Each line below is to be copied exactly; images do not go into the copy.
============================================================
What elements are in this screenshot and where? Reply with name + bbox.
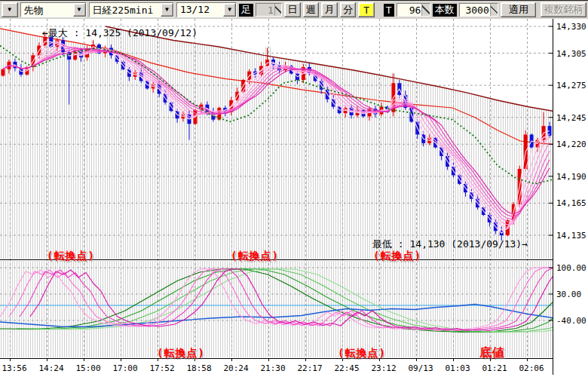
max-price-annotation: ←最大 : 14,325 (2013/09/12) <box>42 26 198 40</box>
spinner-icon[interactable] <box>421 4 429 16</box>
multi-symbol-button: 複数銘柄 <box>541 2 586 17</box>
symbol-select-value: 日経225mini <box>90 3 161 17</box>
svg-text:15:00: 15:00 <box>75 363 100 373</box>
svg-text:14,245: 14,245 <box>556 113 586 123</box>
turning-point-annotation: (転換点) <box>47 250 95 263</box>
trading-chart-window: ▼ 先物 ▼ 日経225mini ▼ 13/12 ▼ 足 日 週 月 分 T T… <box>0 0 588 377</box>
svg-text:02:06: 02:06 <box>519 363 544 373</box>
svg-text:14,220: 14,220 <box>556 139 586 149</box>
market-select-value: 先物 <box>21 3 73 17</box>
svg-text:14,275: 14,275 <box>556 81 586 90</box>
svg-text:17:00: 17:00 <box>112 363 137 373</box>
spinner-icon[interactable] <box>490 4 498 16</box>
svg-text:30.00: 30.00 <box>556 290 581 299</box>
svg-text:17:52: 17:52 <box>149 363 174 373</box>
chevron-down-icon[interactable]: ▼ <box>223 3 236 17</box>
svg-text:14,330: 14,330 <box>556 22 586 32</box>
svg-text:01:21: 01:21 <box>482 363 507 373</box>
bar-count-input[interactable] <box>460 5 490 16</box>
tick-count-field[interactable] <box>397 3 430 17</box>
svg-text:13:56: 13:56 <box>2 363 26 373</box>
svg-text:14,165: 14,165 <box>556 198 586 208</box>
bottom-price-annotation: 底値 <box>479 345 505 361</box>
nav-dropdown-button[interactable]: ▼ <box>2 2 18 17</box>
turning-point-annotation: (転換点) <box>338 347 386 360</box>
apply-button[interactable]: 適用 <box>501 2 536 17</box>
period-day-button[interactable]: 日 <box>284 2 301 17</box>
spinner-icon <box>274 4 282 16</box>
turning-point-annotation: (転換点) <box>157 347 205 360</box>
tick-count-input[interactable] <box>397 5 422 16</box>
chart-toolbar: ▼ 先物 ▼ 日経225mini ▼ 13/12 ▼ 足 日 週 月 分 T T… <box>0 0 588 20</box>
period-minute-button[interactable]: 分 <box>340 2 357 17</box>
svg-text:21:30: 21:30 <box>260 363 285 373</box>
svg-text:22:45: 22:45 <box>334 363 359 373</box>
tick-count-label: T <box>384 4 394 17</box>
svg-text:-40.00: -40.00 <box>556 316 586 326</box>
bar-count-field[interactable] <box>459 3 499 17</box>
svg-text:14,305: 14,305 <box>556 49 586 59</box>
period-week-button[interactable]: 週 <box>303 2 320 17</box>
svg-text:18:58: 18:58 <box>186 363 211 373</box>
svg-text:100.00: 100.00 <box>556 263 586 273</box>
symbol-select[interactable]: 日経225mini ▼ <box>89 2 174 17</box>
bar-count-label: 本数 <box>433 4 457 17</box>
chevron-down-icon[interactable]: ▼ <box>161 3 173 17</box>
svg-text:22:17: 22:17 <box>297 363 322 373</box>
svg-text:14,190: 14,190 <box>556 172 586 182</box>
turning-point-annotation: (転換点) <box>373 250 421 263</box>
svg-text:09/13: 09/13 <box>408 363 433 373</box>
chevron-down-icon[interactable]: ▼ <box>73 3 86 17</box>
price-chart-area[interactable]: 14,33014,30514,27514,24514,22014,19014,1… <box>0 19 588 377</box>
oscillator-lines <box>0 268 588 333</box>
svg-text:01:03: 01:03 <box>445 363 470 373</box>
bar-interval-input <box>256 5 274 16</box>
turning-point-annotation: (転換点) <box>231 250 279 263</box>
period-month-button[interactable]: 月 <box>321 2 338 17</box>
svg-text:23:12: 23:12 <box>371 363 396 373</box>
chart-canvas[interactable]: 14,33014,30514,27514,24514,22014,19014,1… <box>0 19 588 377</box>
contract-month-select[interactable]: 13/12 ▼ <box>176 2 237 17</box>
contract-month-value: 13/12 <box>177 3 223 17</box>
period-tick-button[interactable]: T <box>358 2 375 17</box>
svg-text:14,135: 14,135 <box>556 231 586 241</box>
svg-text:20:24: 20:24 <box>223 363 248 373</box>
market-select[interactable]: 先物 ▼ <box>20 2 87 17</box>
bar-type-label: 足 <box>239 4 253 17</box>
chevron-down-icon: ▼ <box>8 7 11 13</box>
bar-interval-field <box>256 3 282 17</box>
svg-text:14:24: 14:24 <box>38 363 63 373</box>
============================================================
• ANSWER:
What elements are in this screenshot and where? Reply with name + bbox.
max-price-annotation: ←最大 : 14,325 (2013/09/12) <box>42 26 198 40</box>
spinner-icon[interactable] <box>421 4 429 16</box>
multi-symbol-button: 複数銘柄 <box>541 2 586 17</box>
symbol-select-value: 日経225mini <box>90 3 161 17</box>
svg-text:15:00: 15:00 <box>75 363 100 373</box>
svg-text:14,245: 14,245 <box>556 113 586 123</box>
turning-point-annotation: (転換点) <box>47 250 95 263</box>
trading-chart-window: ▼ 先物 ▼ 日経225mini ▼ 13/12 ▼ 足 日 週 月 分 T T… <box>0 0 588 377</box>
svg-text:02:06: 02:06 <box>519 363 544 373</box>
svg-text:14,220: 14,220 <box>556 139 586 149</box>
market-select-value: 先物 <box>21 3 73 17</box>
svg-text:14,275: 14,275 <box>556 81 586 90</box>
svg-text:17:00: 17:00 <box>112 363 137 373</box>
spinner-icon[interactable] <box>490 4 498 16</box>
svg-text:30.00: 30.00 <box>556 290 581 299</box>
svg-text:17:52: 17:52 <box>149 363 174 373</box>
chevron-down-icon[interactable]: ▼ <box>223 3 236 17</box>
svg-text:14,330: 14,330 <box>556 22 586 32</box>
svg-text:01:21: 01:21 <box>482 363 507 373</box>
bar-count-input[interactable] <box>460 5 490 16</box>
tick-count-field[interactable] <box>397 3 430 17</box>
svg-text:13:56: 13:56 <box>2 363 26 373</box>
svg-text:14,165: 14,165 <box>556 198 586 208</box>
bottom-price-annotation: 底値 <box>479 345 505 361</box>
nav-dropdown-button[interactable]: ▼ <box>2 2 18 17</box>
turning-point-annotation: (転換点) <box>338 347 386 360</box>
apply-button[interactable]: 適用 <box>501 2 536 17</box>
period-day-button[interactable]: 日 <box>284 2 301 17</box>
spinner-icon <box>274 4 282 16</box>
turning-point-annotation: (転換点) <box>157 347 205 360</box>
tick-count-input[interactable] <box>397 5 422 16</box>
chart-toolbar: ▼ 先物 ▼ 日経225mini ▼ 13/12 ▼ 足 日 週 月 分 T T… <box>0 0 588 20</box>
period-minute-button[interactable]: 分 <box>340 2 357 17</box>
svg-text:21:30: 21:30 <box>260 363 285 373</box>
svg-text:22:45: 22:45 <box>334 363 359 373</box>
tick-count-label: T <box>384 4 394 17</box>
svg-text:-40.00: -40.00 <box>556 316 586 326</box>
bar-count-field[interactable] <box>459 3 499 17</box>
svg-text:14,305: 14,305 <box>556 49 586 59</box>
period-week-button[interactable]: 週 <box>303 2 320 17</box>
svg-text:18:58: 18:58 <box>186 363 211 373</box>
svg-text:100.00: 100.00 <box>556 263 586 273</box>
symbol-select[interactable]: 日経225mini ▼ <box>89 2 174 17</box>
bar-count-label: 本数 <box>433 4 457 17</box>
chevron-down-icon[interactable]: ▼ <box>161 3 173 17</box>
svg-text:22:17: 22:17 <box>297 363 322 373</box>
svg-text:14,190: 14,190 <box>556 172 586 182</box>
turning-point-annotation: (転換点) <box>373 250 421 263</box>
svg-text:09/13: 09/13 <box>408 363 433 373</box>
chevron-down-icon[interactable]: ▼ <box>73 3 86 17</box>
price-chart-area[interactable]: 14,33014,30514,27514,24514,22014,19014,1… <box>0 19 588 377</box>
oscillator-lines <box>0 268 588 333</box>
svg-text:01:03: 01:03 <box>445 363 470 373</box>
bar-interval-input <box>256 5 274 16</box>
turning-point-annotation: (転換点) <box>231 250 279 263</box>
period-month-button[interactable]: 月 <box>321 2 338 17</box>
svg-text:23:12: 23:12 <box>371 363 396 373</box>
chart-canvas[interactable]: 14,33014,30514,27514,24514,22014,19014,1… <box>0 19 588 377</box>
contract-month-select[interactable]: 13/12 ▼ <box>176 2 237 17</box>
contract-month-value: 13/12 <box>177 3 223 17</box>
period-tick-button[interactable]: T <box>358 2 375 17</box>
svg-text:14,135: 14,135 <box>556 231 586 241</box>
svg-text:20:24: 20:24 <box>223 363 248 373</box>
market-select[interactable]: 先物 ▼ <box>20 2 87 17</box>
bar-type-label: 足 <box>239 4 253 17</box>
chevron-down-icon: ▼ <box>8 7 11 13</box>
bar-interval-field <box>256 3 282 17</box>
svg-text:14:24: 14:24 <box>38 363 63 373</box>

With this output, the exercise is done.